Como Ralph Hinkley, el protagonista de la serie, El gran héroe americano, echo a volar sin más, pero a veces me estrello estrepitosamente contra algún obstáculo inesperado, con un aterrizaje algo movido, y acabando tirado en el suelo, mordiendo el polvo. Pero por suerte, tengo ocasión de levantarme, sacudirme la tierra de la ropa, e intentar volver a caminar en el aire, algo que siempre quisiera poder hacer.

Lo bueno de tener esas cositas constantemente burbujeando en el interior de mi mente, es que el aburrimiento no hace acto de presencia, aunque a veces me sienta como el fabuloso hombre orquesta, manejando o intentando manejar unas cuantas, y variadas cuestiones, profesionales, culturales y personales.

Quiero pensar que esta situación es común a todas las personas, lo declaren en alta voz, o lo guarden para sus adentros. No puede ser que sea yo sólo el que con tanta asiduidad camine mentalmente por el espacio de esta forma.

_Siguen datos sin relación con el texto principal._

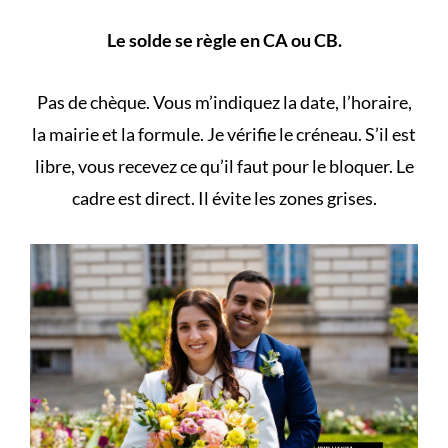
Le solde se règle en CA ou CB.
Pas de chèque. Vous m’indiquez la date, l’horaire,
la mairie et la formule. Je vérifie le créneau. S’il est
libre, vous recevez ce qu’il faut pour le bloquer. Le
cadre est direct. Il évite les zones grises.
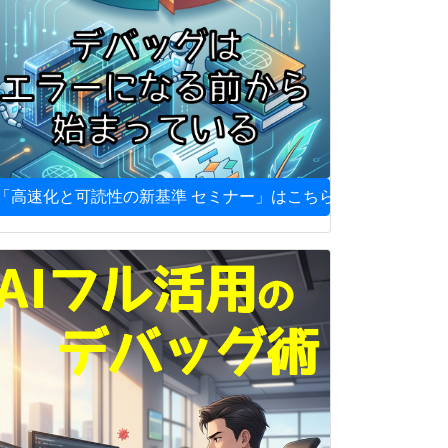
「高速化と可読性の新基準 セミナー」はこちら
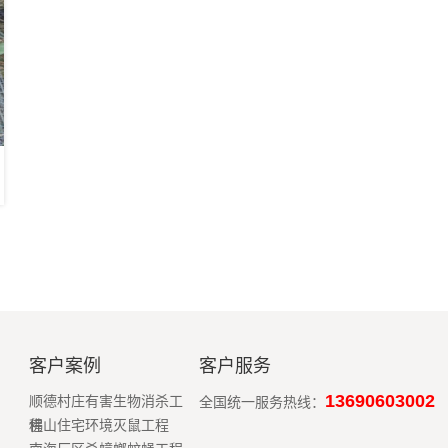
客户案例
客户服务
13690603002
顺德村庄有害生物消杀工
全国统一服务热线：
程
佛山住宅环境灭鼠工程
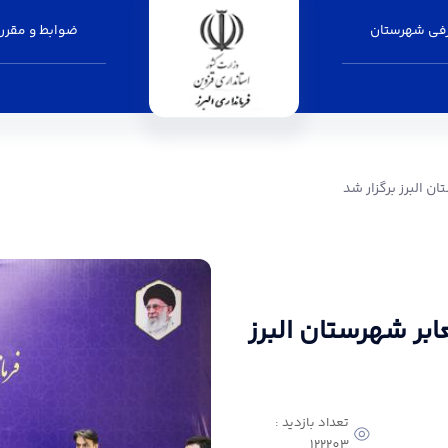
فی شهرستان
ضوابط و مقرر
ر شد - فرمانداری البرز
 البرز برگزار شد
ر شهرستان البرز
تعداد بازدید :
122203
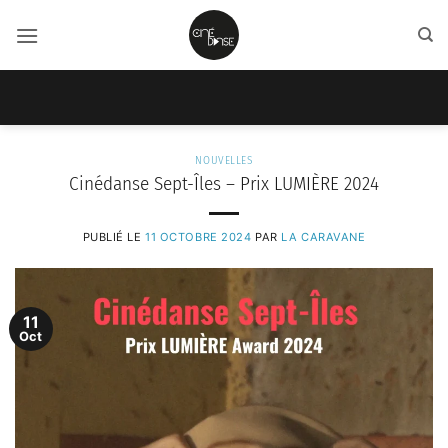
Passer
au
contenu
NOUVELLES
Cinédanse Sept-Îles – Prix LUMIÈRE 2024
PUBLIÉ LE
11 OCTOBRE 2024
PAR
LA CARAVANE
11
Oct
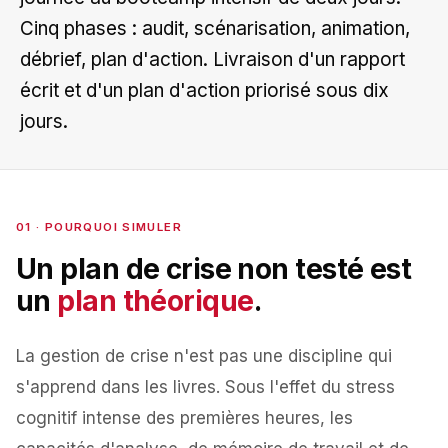
Cinq phases : audit, scénarisation, animation,
débrief, plan d'action. Livraison d'un rapport
écrit et d'un plan d'action priorisé sous dix
jours.
01 · POURQUOI SIMULER
Un plan de crise non testé est
un
plan théorique
.
La gestion de crise n'est pas une discipline qui
s'apprend dans les livres. Sous l'effet du stress
cognitif intense des premières heures, les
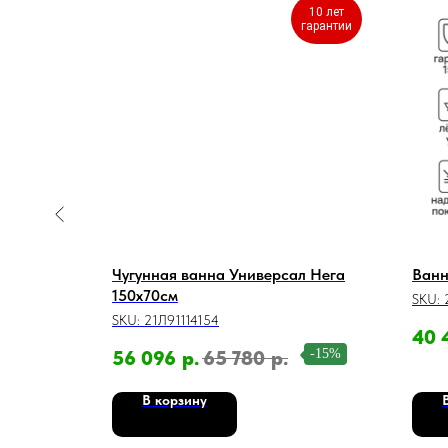
10 лет
гарантии
иверсал
Чугунная ванна Универсал Нега
Ванн
 170x70см
150x70см
SKU:
SKU:
21Л91114154
40 
-6%
-15%
56 096
р.
65 780
р.
В корзину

Porque por más pragmático que se sea, la propia mente acaba por rebelarse ante la excesiva contención, y se da a la fuga por todos los mundos posibles e imposibles.

Astronautizar, un ejercicio psíquico saludable de ejercitar, que desentumece el cerebro y el espíritu, evitando la insensibilización total ante las cosas de este mundo. Recomendable hacerlo al menos dos veces al día, dejar la mente libre en sus divagaciones, dejar suelta a la imaginación. Aflojar la presión de los pensamientos organizados, y levitar un poco, lo que nos acerca un poco al todo que nos envuelve y nos hace más humanos, en una sociedad en la que cada vez más, se está al borde de la maquinización del ser humano.

La vida tiene algo de irreal, irrealidad que sirve como detonante para vagabundear mentalmente. Aspirado por el torbellino de la imaginación, algo que este sistema social en el que vivimos intenta cercenar por todos los medios. Pero la imaginación es un vasto poder impredecible. Una fuerza de la naturaleza incontrolable que no se deja cazar ni enjaular de ningún modo. Tampoco puede ser eliminado, al final siempre aflora, triunfante, y nos sirve para no estancarnos, para no dejar de crear ni dejar de avanzar, algo siempre necesario no sólo para las profesiones creativas, también para la vida cotidiana de todos nosotros, la vida es un camino a recorrer, con mucho que explorar y conocer. No podemos quedarnos siempre en lo ya conocido, hay que tratar de llegar un  poco más allá, tocarlo con la mente y guardar lo aprendido para la vida.